◆ Dataset:
++++

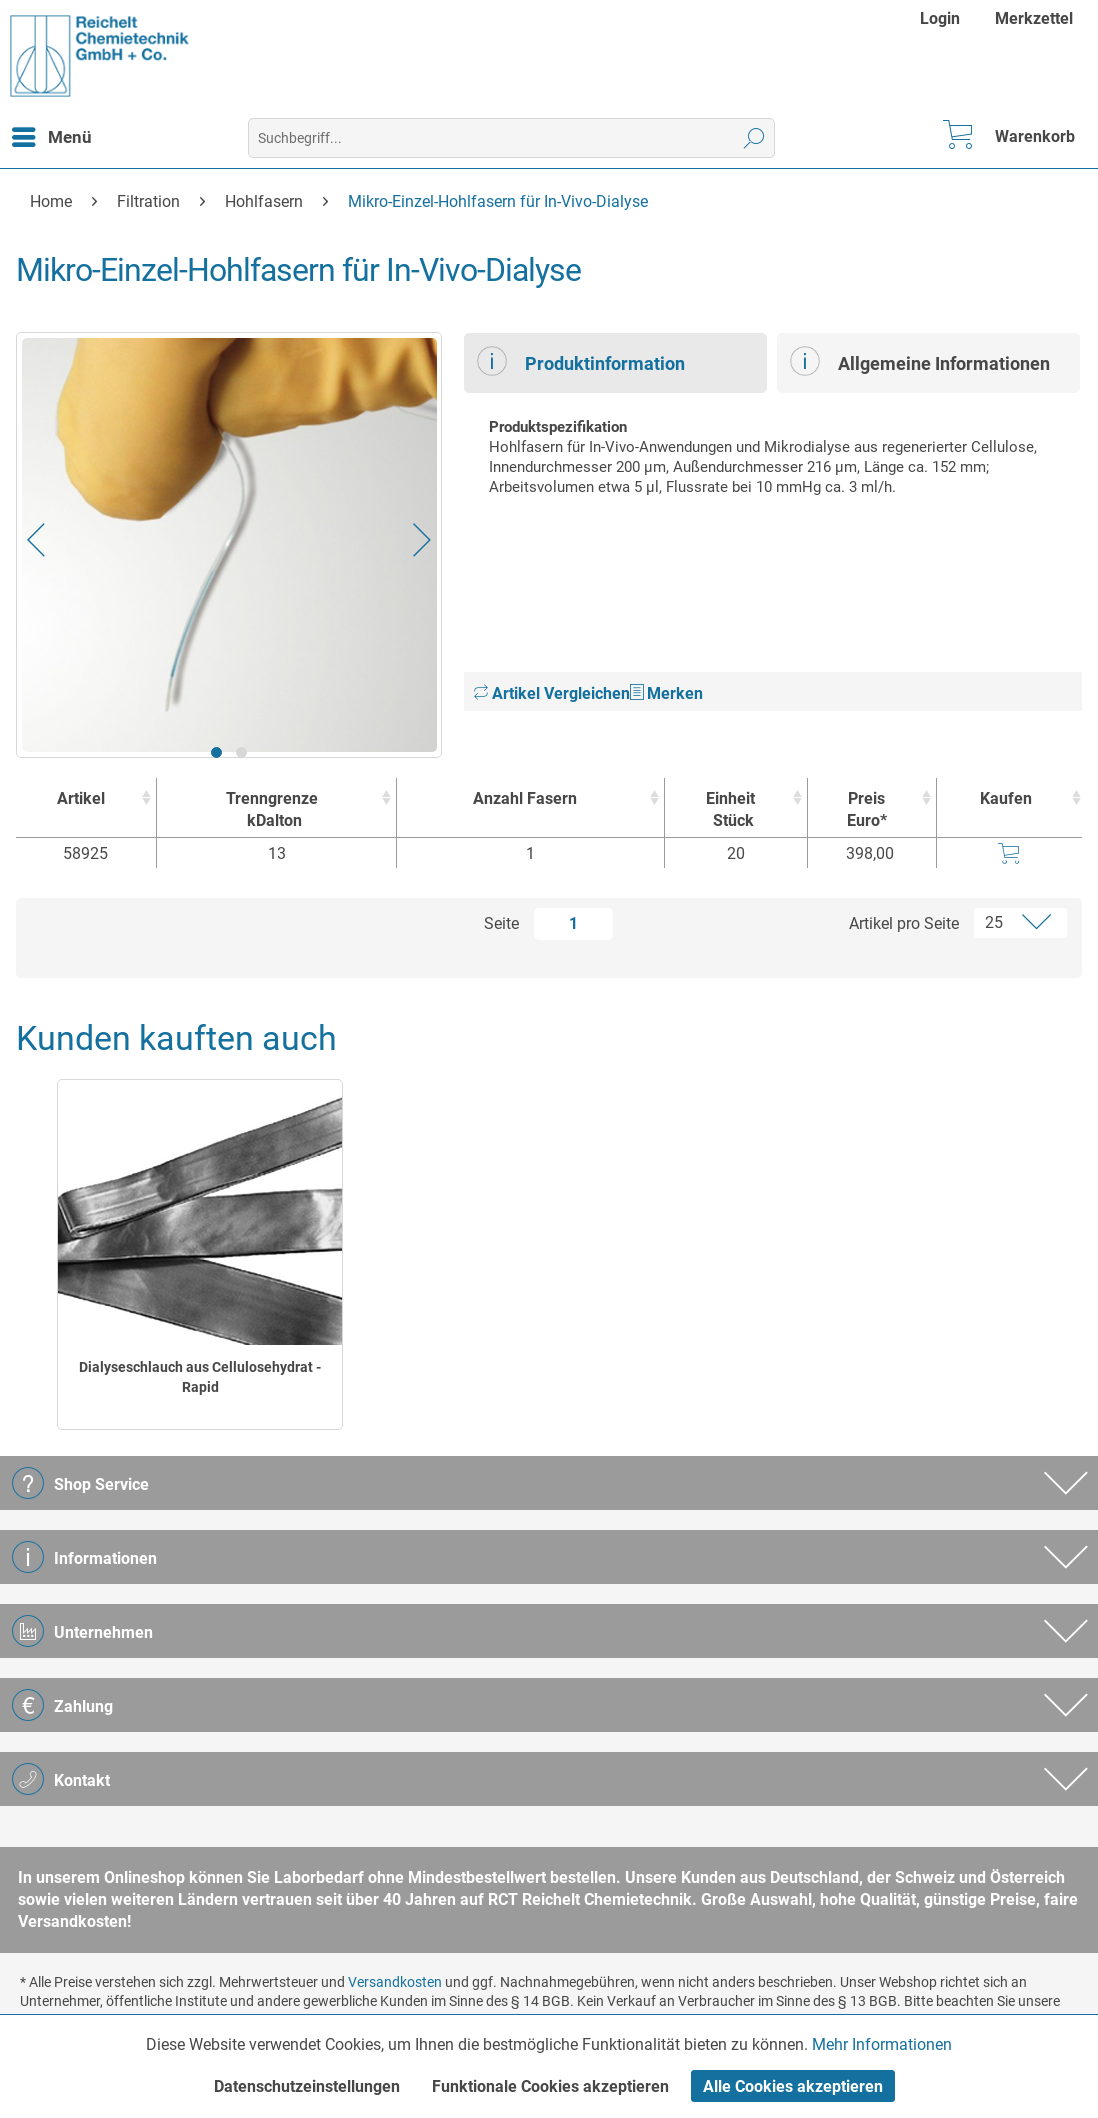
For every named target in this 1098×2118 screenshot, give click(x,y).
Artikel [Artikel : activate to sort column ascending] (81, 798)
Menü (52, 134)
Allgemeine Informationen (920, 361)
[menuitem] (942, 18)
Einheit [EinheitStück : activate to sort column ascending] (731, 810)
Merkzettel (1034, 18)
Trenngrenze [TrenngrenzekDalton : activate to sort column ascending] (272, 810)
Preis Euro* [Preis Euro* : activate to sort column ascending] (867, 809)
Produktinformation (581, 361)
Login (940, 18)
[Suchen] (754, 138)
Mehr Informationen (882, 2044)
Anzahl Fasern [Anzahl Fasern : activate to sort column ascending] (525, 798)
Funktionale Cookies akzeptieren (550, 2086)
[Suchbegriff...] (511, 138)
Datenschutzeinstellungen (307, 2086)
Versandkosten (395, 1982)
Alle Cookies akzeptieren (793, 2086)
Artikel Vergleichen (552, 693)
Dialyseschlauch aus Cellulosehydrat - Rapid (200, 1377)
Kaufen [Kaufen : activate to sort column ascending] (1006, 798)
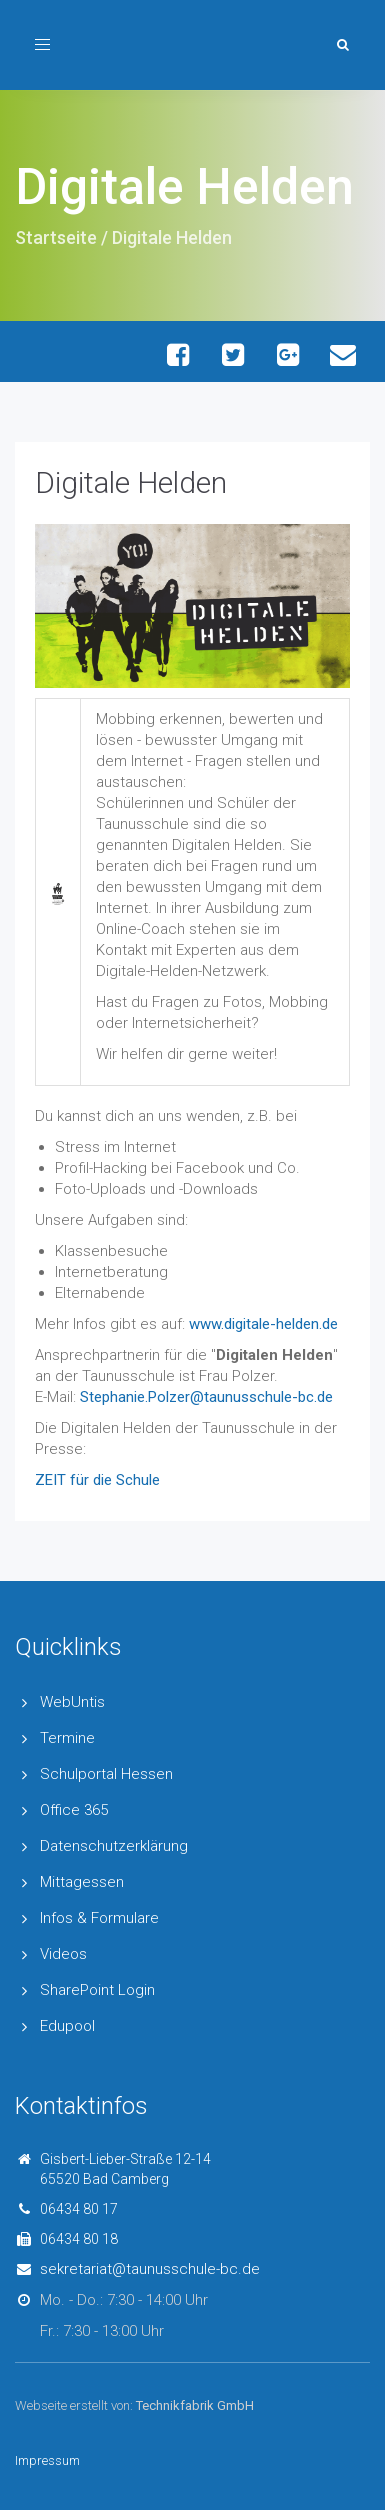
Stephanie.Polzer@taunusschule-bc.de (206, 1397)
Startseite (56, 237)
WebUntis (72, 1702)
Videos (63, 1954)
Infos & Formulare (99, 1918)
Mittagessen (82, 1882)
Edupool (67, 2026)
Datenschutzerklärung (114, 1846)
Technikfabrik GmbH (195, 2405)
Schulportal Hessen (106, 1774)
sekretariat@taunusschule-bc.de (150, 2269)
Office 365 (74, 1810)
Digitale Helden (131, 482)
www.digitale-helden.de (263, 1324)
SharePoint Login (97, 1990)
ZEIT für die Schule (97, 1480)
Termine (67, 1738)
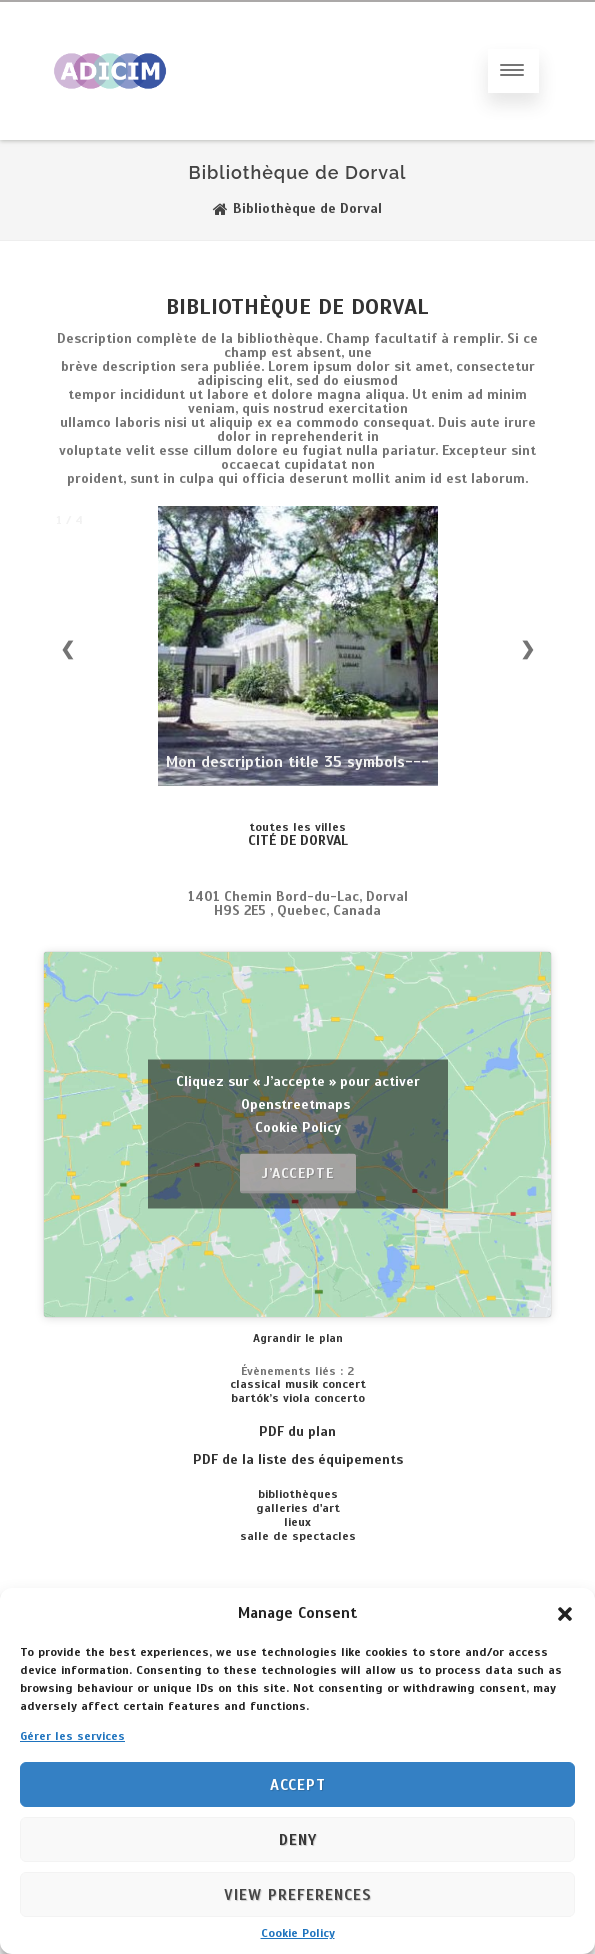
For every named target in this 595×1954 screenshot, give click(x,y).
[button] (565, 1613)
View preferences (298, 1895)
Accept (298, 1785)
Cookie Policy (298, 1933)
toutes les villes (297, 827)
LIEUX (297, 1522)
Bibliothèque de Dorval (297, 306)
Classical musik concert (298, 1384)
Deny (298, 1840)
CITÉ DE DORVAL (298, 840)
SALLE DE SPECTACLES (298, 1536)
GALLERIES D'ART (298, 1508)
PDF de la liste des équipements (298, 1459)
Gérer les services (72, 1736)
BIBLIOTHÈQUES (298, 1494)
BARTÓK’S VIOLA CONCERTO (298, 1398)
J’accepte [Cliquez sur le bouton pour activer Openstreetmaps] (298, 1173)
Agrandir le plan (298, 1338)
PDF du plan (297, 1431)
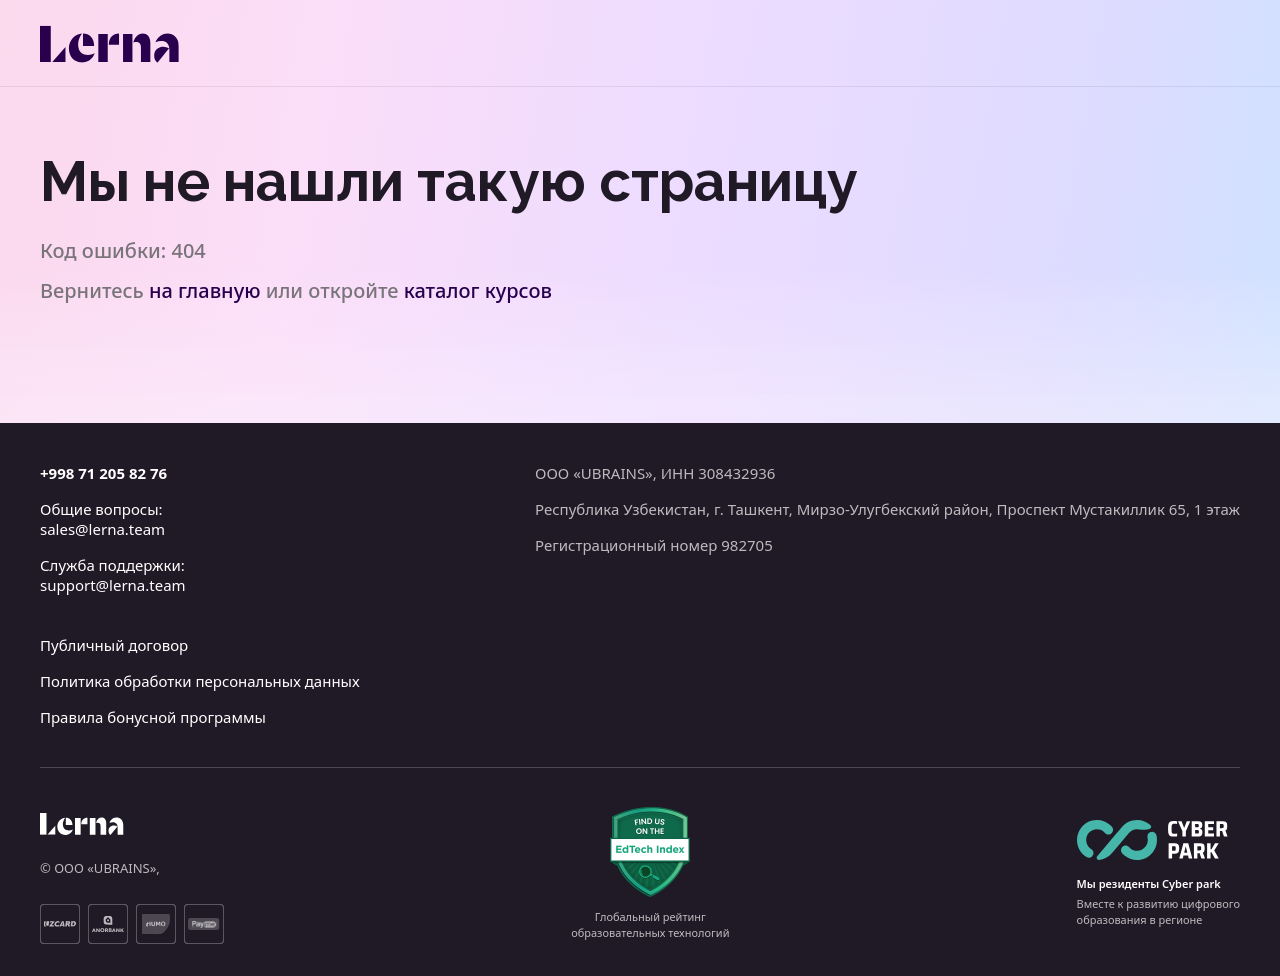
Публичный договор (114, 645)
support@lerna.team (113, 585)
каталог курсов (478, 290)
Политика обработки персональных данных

++++

◆ About this task: When you retype the material above, copy each line exactly and drop whatever images appear in it.

◆ Answer space:
For every named target in this 1098×2118 screenshot, give click(x,y).
Artikel [Artikel : activate to sort column ascending] (81, 798)
Menü (52, 134)
Allgemeine Informationen (920, 361)
[menuitem] (942, 18)
Einheit [EinheitStück : activate to sort column ascending] (731, 810)
Merkzettel (1034, 18)
Trenngrenze [TrenngrenzekDalton : activate to sort column ascending] (272, 810)
Preis Euro* [Preis Euro* : activate to sort column ascending] (867, 809)
Produktinformation (581, 361)
Login (940, 18)
[Suchen] (754, 138)
Mehr Informationen (882, 2044)
Anzahl Fasern [Anzahl Fasern : activate to sort column ascending] (525, 798)
Funktionale Cookies akzeptieren (550, 2086)
[Suchbegriff...] (511, 138)
Datenschutzeinstellungen (307, 2086)
Versandkosten (395, 1982)
Alle Cookies akzeptieren (793, 2086)
Artikel Vergleichen (552, 693)
Dialyseschlauch aus Cellulosehydrat - Rapid (200, 1377)
Kaufen [Kaufen : activate to sort column ascending] (1006, 798)
Stephanie.Polzer@taunusschule-bc.de (206, 1397)
Startseite (56, 237)
WebUntis (72, 1702)
Videos (63, 1954)
Infos & Formulare (99, 1918)
Mittagessen (82, 1882)
Edupool (67, 2026)
Datenschutzerklärung (114, 1846)
Technikfabrik GmbH (195, 2405)
Schulportal Hessen (106, 1774)
sekretariat@taunusschule-bc.de (150, 2269)
Office 365 (74, 1810)
Digitale Helden (131, 482)
www.digitale-helden.de (263, 1324)
SharePoint Login (97, 1990)
ZEIT für die Schule (97, 1480)
Termine (67, 1738)
For every named target in this 595×1954 screenshot, give click(x,y).
[button] (565, 1613)
View preferences (298, 1895)
Accept (298, 1785)
Cookie Policy (298, 1933)
toutes les villes (297, 827)
LIEUX (297, 1522)
Bibliothèque de Dorval (297, 306)
Classical musik concert (298, 1384)
Deny (298, 1840)
CITÉ DE DORVAL (298, 840)
SALLE DE SPECTACLES (298, 1536)
GALLERIES D'ART (298, 1508)
PDF de la liste des équipements (298, 1459)
Gérer les services (72, 1736)
BIBLIOTHÈQUES (298, 1494)
BARTÓK’S VIOLA CONCERTO (298, 1398)
J’accepte [Cliquez sur le bouton pour activer Openstreetmaps] (298, 1173)
Agrandir le plan (298, 1338)
PDF du plan (297, 1431)
Публичный договор (114, 645)
support@lerna.team (113, 585)
каталог курсов (478, 290)
Политика обработки персональных данных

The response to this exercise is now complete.